Of course! For example:
Waiter: “More wine M. Descartes?” Descartes: “I think not.” And then Descartes disappeared…
Nihilism means nothing to me.
What if you cross a philosopher with a gangster?
You get an offer you can’t understand…
Kleptomaniacs take things literally.
The philosophy professor enters on the day of the final exam and places a chair on the table at the front of the classroom, then writes on the whiteboard: “Using everything you have learned this semester, prove this chair does not exist.” Most of the students begin writing. One of them gets up after a minute, hands her paper to the professor, and leaves. Another student asks what the departing classmate wrote. The professor picks up her paper and reads: “What chair?”

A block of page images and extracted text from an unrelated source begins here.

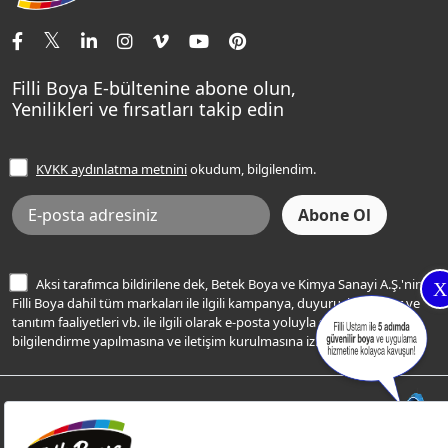
İletişim Bilgilerimiz
Tavan Boyaları
Renk Danışma
Momento Tek
Şampanya Rengi
Ev Bakım ve Hobi Boyaları
Filli Ustam
Sentomaxx Sentetik Boya
Haki Rengi
Yatak Odası Renkleri
Sıkça Sorulan Sorular
Sentomaxx İpeksi Mat
Filli Boya E-bültenine abone olun,
Açık Mavi Rengi
Yenilikleri ve fırsatları takip edin
Ücretsiz Yalıtım Keşif Hizmeti
Momento Life
Bej Rengi
İşlem Rehberi
Frezya Rengi
KVKK aydınlatma metnini
okudum, bilgilendim.
Bilgi Toplumu Hizmetleri
İnternet Sitesi Kullanım Koşulları
KVKK Talep Formu
KVKK Aydınlatma Metni
Aksi tarafımca bildirilene dek, Betek Boya ve Kimya Sanayi A.Ş.'nin
X
Filli Boya dahil tüm markaları ile ilgili kampanya, duyuru, hizmetler ve
tanıtım faaliyetleri vb. ile ilgili olarak e-posta yoluyla şahsıma
bilgilendirme yapılmasına ve iletişim kurulmasına izin veriyorum.
© Filli Boya 2026. Tüm Hakları Saklıdır.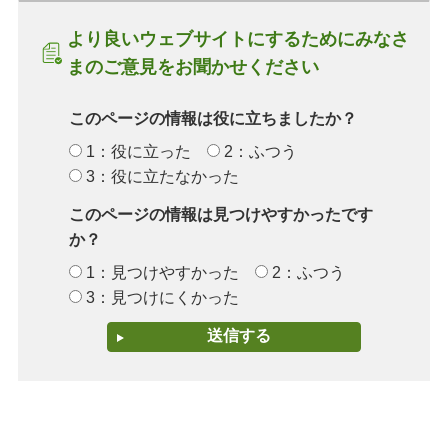
より良いウェブサイトにするためにみなさ
まのご意見をお聞かせください
このページの情報は役に立ちましたか？
1：役に立った
2：ふつう
3：役に立たなかった
このページの情報は見つけやすかったです
か？
1：見つけやすかった
2：ふつう
3：見つけにくかった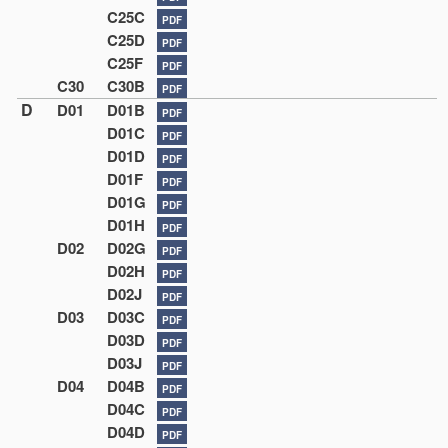
C25C
PDF
C25D
PDF
C25F
PDF
C30
C30B
PDF
D
D01
D01B
PDF
D01C
PDF
D01D
PDF
D01F
PDF
D01G
PDF
D01H
PDF
D02
D02G
PDF
D02H
PDF
D02J
PDF
D03
D03C
PDF
D03D
PDF
D03J
PDF
D04
D04B
PDF
D04C
PDF
D04D
PDF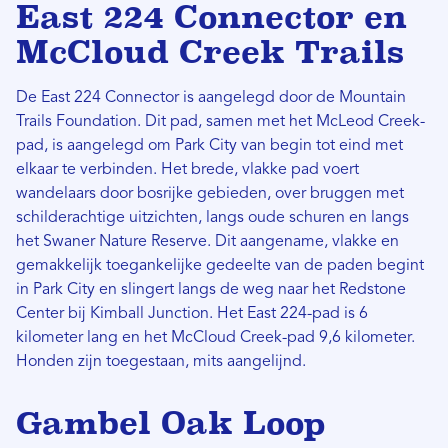
East 224 Connector en
McCloud Creek Trails
De East 224 Connector is aangelegd door de Mountain
Trails Foundation. Dit pad, samen met het McLeod Creek-
pad, is aangelegd om Park City van begin tot eind met
elkaar te verbinden. Het brede, vlakke pad voert
wandelaars door bosrijke gebieden, over bruggen met
schilderachtige uitzichten, langs oude schuren en langs
het Swaner Nature Reserve. Dit aangename, vlakke en
gemakkelijk toegankelijke gedeelte van de paden begint
in Park City en slingert langs de weg naar het Redstone
Center bij Kimball Junction. Het East 224-pad is 6
kilometer lang en het McCloud Creek-pad 9,6 kilometer.
Honden zijn toegestaan, mits aangelijnd.
Gambel Oak Loop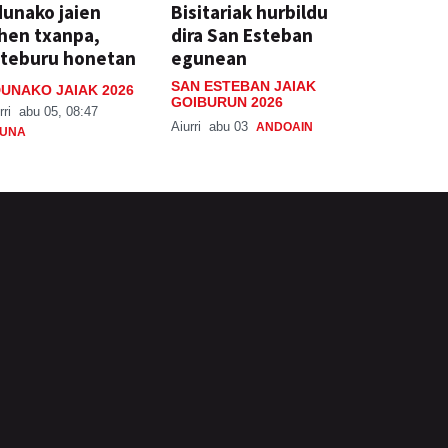
unako jaien
Bisitariak hurbildu
hen txanpa,
dira San Esteban
steburu honetan
egunean
SAN ESTEBAN JAIAK
UNAKO JAIAK 2026
GOIBURUN 2026
rri
abu 05, 08:47
Aiurri
abu 03
ANDOAIN
UNA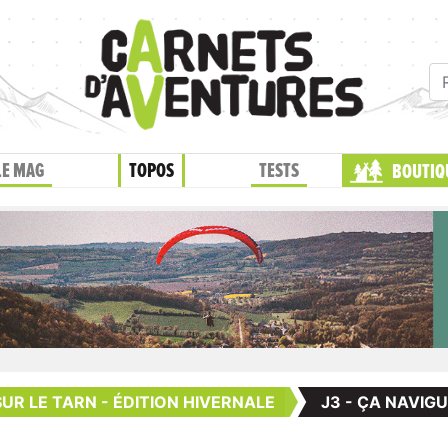
LE MAG
TOPOS
TESTS
BOUTIQ
SUR LE TARN - ÉDITION HIVERNALE
J3 - ÇA NAVIGU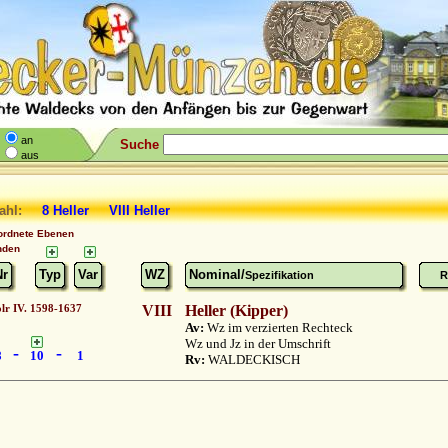
an
Suche
aus
ahl:
8 Heller VIII Heller
ordnete Ebenen
nden
Nr
Typ
Var
WZ
Nominal/
Spezifikation
R
lr IV. 1598-1637
VIII
Heller (Kipper)
Av:
Wz im verzierten Rechteck
Wz und Jz in der Umschrift
-
-
8
10
1
Rv:
WALDECKISCH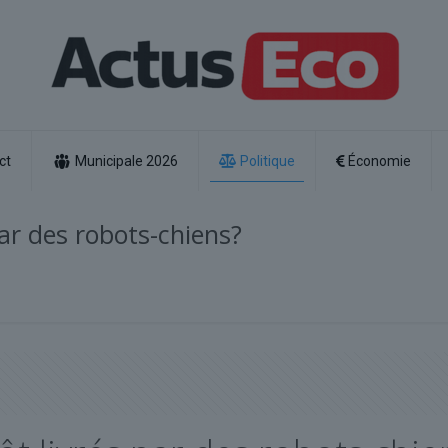
ct
Municipale 2026
Politique
Économie
par des robots-chiens?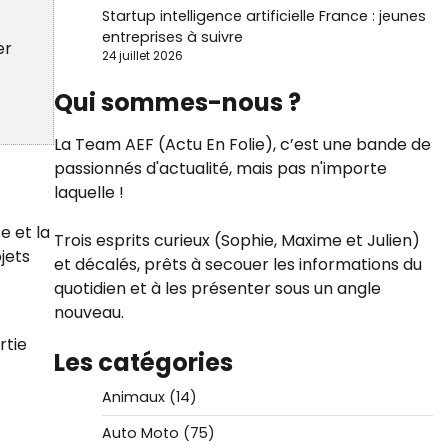
Startup intelligence artificielle France : jeunes
entreprises à suivre
er
24 juillet 2026
Qui sommes-nous ?
La Team AEF (Actu En Folie), c’est une bande de
passionnés d'actualité, mais pas n'importe
laquelle !
e et la
Trois esprits curieux (Sophie, Maxime et Julien)
jets
et décalés, prêts à secouer les informations du
quotidien et à les présenter sous un angle
nouveau.
rtie
Les catégories
Animaux
(14)
Auto Moto
(75)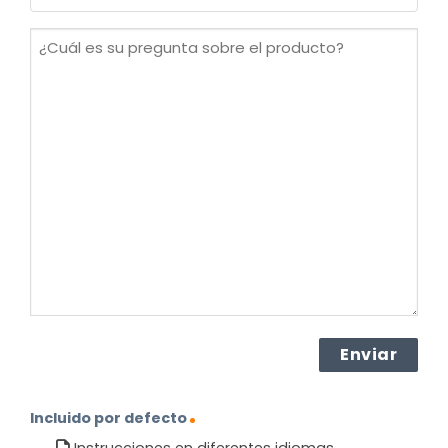
(Obligatorio)
¿Cuál
es
su
pregunta
sobre
el
producto?
(Obligatorio)
Incluido por defecto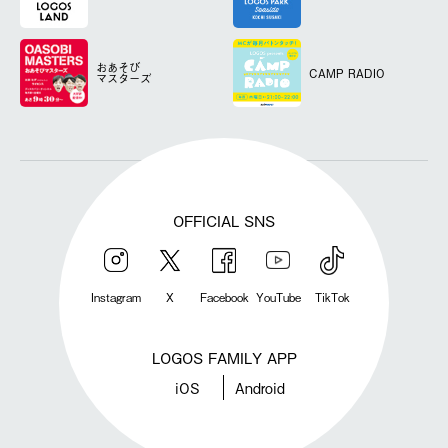
おあそび
CAMP RADIO
マスターズ
OFFICIAL SNS
Instagram
X
Facebook
YouTube
TikTok
LOGOS FAMILY APP
iOS
Android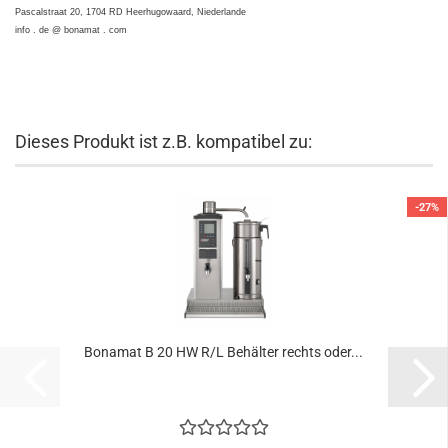
Pascalstraat 20, 1704 RD Heerhugowaard, Niederlande
info . de @ bonamat . com
Dieses Produkt ist z.B. kompatibel zu:
-27%
Bonamat B 20 HW R/L Behälter rechts oder...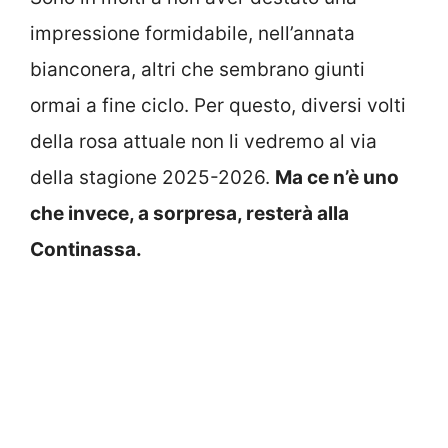
impressione formidabile, nell’annata
bianconera, altri che sembrano giunti
ormai a fine ciclo. Per questo, diversi volti
della rosa attuale non li vedremo al via
della stagione 2025-2026.
Ma ce n’è uno
che invece, a sorpresa, resterà alla
Continassa.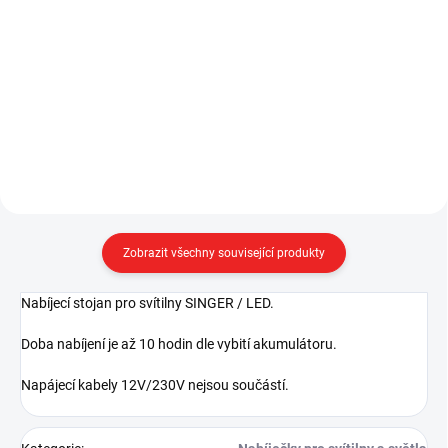
svítilna, 800 lm
Stinger LED
5 928 Kč
705 Kč
od
od 4 899,17 Kč bez DPH
582,64 Kč bez DPH
Detail
Do košíku
Zobrazit všechny související produkty
Nabíjecí stojan pro svítilny SINGER / LED.
Doba nabíjení je až 10 hodin dle vybití akumulátoru.
Napájecí kabely 12V/230V nejsou součástí.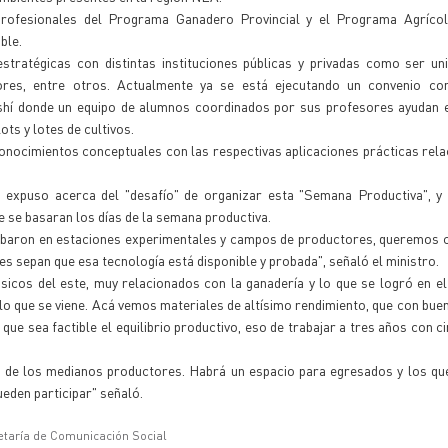
ofesionales del Programa Ganadero Provincial y el Programa Agrícola
ble.
estratégicas con distintas instituciones públicas y privadas como ser un
ores, entre otros. Actualmente ya se está ejecutando un convenio co
aishí donde un equipo de alumnos coordinados por sus profesores ayudan 
ots y lotes de cultivos.
onocimientos conceptuales con las respectivas aplicaciones prácticas rela
 expuso acerca del "desafío" de organizar esta "Semana Productiva", y 
e se basaran los días de la semana productiva.
obaron en estaciones experimentales y campos de productores, queremos c
s sepan que esa tecnología está disponible y probada", señaló el ministro.
sicos del este, muy relacionados con la ganadería y lo que se logró en e
o que se viene. Acá vemos materiales de altísimo rendimiento, que con buen
ue sea factible el equilibrio productivo, eso de trabajar a tres años con ci
 de los medianos productores. Habrá un espacio para egresados y los que
ueden participar" señaló.
etaría de Comunicación Social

Aristotle: To be is to do.
Sartre: To do is to be.
Sinatra: Do be do be do.
Theologian: “Philosophers are like a blind persons looking for something that isn’t there.”
Philosopher: “Perhaps; but if they were theologians, they’d find it!”
A voice came to Charlie Brown, saying: “Cheer up. Things could be worse.” So he cheered up and, sure enough, things got worse…
Three men die in December and find themselves at the Gates. They’re told they must each contribute a reminder of christmas. The first says, “Jingle Bells.” The second says, “White Christmas.” The third fishes a pair of panties from his pocket and says, “These are Carol’s”
The dyslexic philosophy student decided he was “DOG”
The most important quality for life is sincerity. So, if you can fake that, you’ve got it made…
How do you get a philosophy major off your front porch?
Pay him for the pizza.
Finally:
Two guys walk into a bar. The third one ducks.